Official data published earlier this month showed that inflation in the euro zone turned negative in December, with prices 0.2 percent lower than the same month a year before. And the European Central Bank (ECB) is expected to react to this deflation risk with a government bond-buying program – also known as quantitative easing (QE) -- when it meets on Thursday.
A bond's yield – which moves inversely to its price -- is the amount of interest paid to an investor. Low government bond yields indicate that investors have confidence in a country's ability to repay its debt, and view its sovereign bonds as a relatively safe investment.
Bob Janjuah, co-head of cross-asset allocation strategy at Nomura, said "you have to like bonds," given the worrying macro-economic environment.
"I think deflation is a global theme and central bank success in defeating deflation has been limited – even for the Fed," he told CNBC Europe on Monday. "Fixed income is the unpopular trade out there because look at where yields are; where can they get to? I think we will see 10-year Italy and Spain yields down at 1 percent."
Benchmark 10-year bond yields are currently trading around 1.53 percent in Spain and 1.67 percent in Italy, having both fallen over 70 basis points in the past three months.
A move to 1 percent would be significant because less than three years ago benchmark yields in Spain and Italy soared above 6 percent amid fears about the euro zone's sovereign debt crisis.
"The reason that bonds yields have tightened so dramatically is not because of any fundamental change in the economies becoming any better, although some like Spain have seen great improvement and have carried out reforms," said Bill Blain, a strategist at Mint Partners in London.
"The reason comes from (ECB President Mario) Draghi's promise to 'do whatever it takes' to save the euro and all the discussion about QE on Thursday," he said. "And the expectation is that if QE happens, there will be a further burst of bond buying causing yields to tighten to 1 percent in Spain and Italy. Personally I doubt that's going to happen."
Blain said that if the market perceives an ECB bond-buying program as too little, too late, yields in the euro area were unlikely to fall much further.
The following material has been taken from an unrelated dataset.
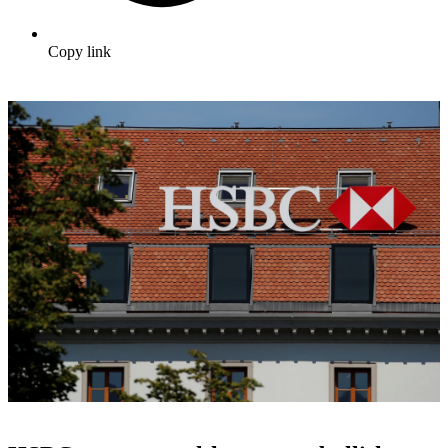
Copy link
Indeed, analysts said that Thursday's ECB decision could prove to be a key turning point for the region's debt markets.
"This is likely to be the moment of truth for yields in the euro area," said Nicholas Spiro, managing director at Spiro Sovereign Strategy in London. He also stressed that the region's peripheral debt markets may not be immune from political developments in Greece.
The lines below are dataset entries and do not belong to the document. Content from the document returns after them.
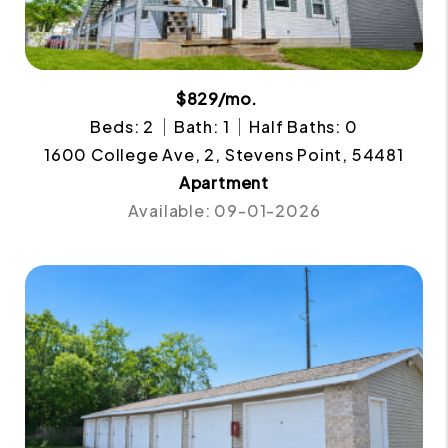
$829/mo.
Beds: 2
Bath: 1
Half Baths: 0
1600 College Ave, 2, Stevens Point, 54481
Apartment
Available: 09-01-2026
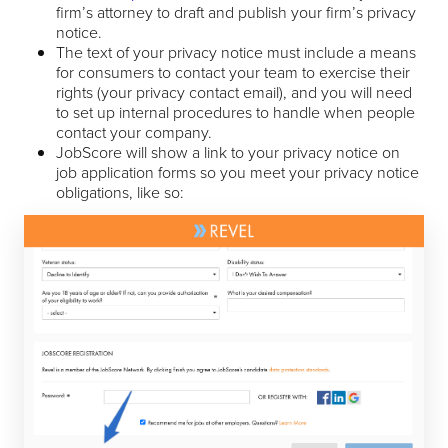
firm’s attorney to draft and publish your firm’s privacy
notice.
The text of your privacy notice must include a means
for consumers to contact your team to exercise their
rights (your privacy contact email), and you will need
to set up internal procedures to handle when people
contact your company.
JobScore will show a link to your privacy notice on
job application forms so you meet your privacy notice
obligations, like so:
Greek voters go to the polls this weekend to elect a new government, with the anti-bailout Syriza party doing well in the polls. A potential win by the radical leftist party has unnerved markets, amid jitters it could lead to a clash between Athens and its international lenders – the European Union and International Monetary Fund.
While euro zone peripheral bond yields often move in tandem, benchmark 10-year yields in Greece have diverged from Italy's and Spain's over recent months, rising sharply to above 9 percent.
"It is conceivable that yields in Spain and Italy could fall further, but that all depends on the extent that post-election Greece affects sentiment towards the other peripheral markets," said Spiro.